◆ **Problem**
Make an exact copy of all the entries, but do not reproduce the pictures.

+ + + +

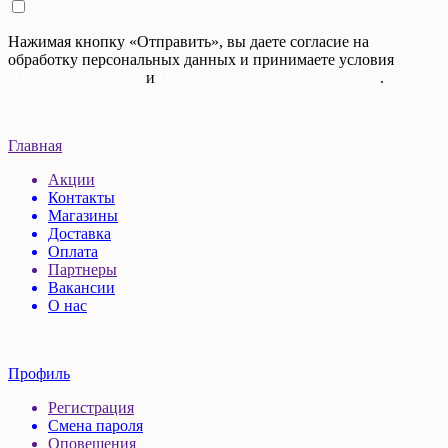
Нажимая кнопку «Отправить», вы даете согласие на
обработку персональных данных и принимаете условия
Публичной оферты
и
Политики конфиденциальности
.
Главная
Акции
Контакты
Магазины
Доставка
Оплата
Партнеры
Вакансии
О нас
Профиль
Регистрация
Смена пароля
Оповещения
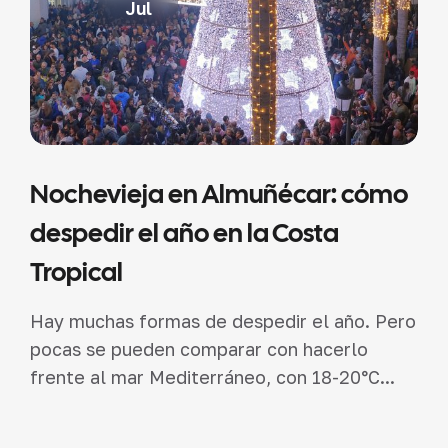
Jul
Nochevieja en Almuñécar: cómo
despedir el año en la Costa
Tropical
Hay muchas formas de despedir el año. Pero
pocas se pueden comparar con hacerlo
frente al mar Mediterráneo, con 18-20°C...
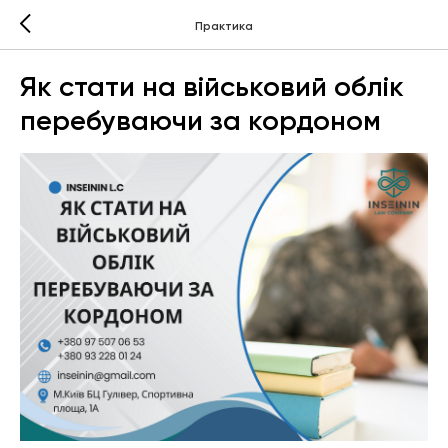
Практика
Як стати на військовий облік
перебуваючи за кордоном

+ + + +

◆ **Your solution**
Нажимая кнопку «Отправить», вы даете согласие на
обработку персональных данных и принимаете условия
Публичной оферты
и
Политики конфиденциальности
.
Главная
Акции
Контакты
Магазины
Доставка
Оплата
Партнеры
Вакансии
О нас
Профиль
Регистрация
Смена пароля
Оповещения
Jul
Nochevieja en Almuñécar: cómo
despedir el año en la Costa
Tropical
Hay muchas formas de despedir el año. Pero
pocas se pueden comparar con hacerlo
frente al mar Mediterráneo, con 18-20°C...
Практика
Як стати на військовий облік
перебуваючи за кордоном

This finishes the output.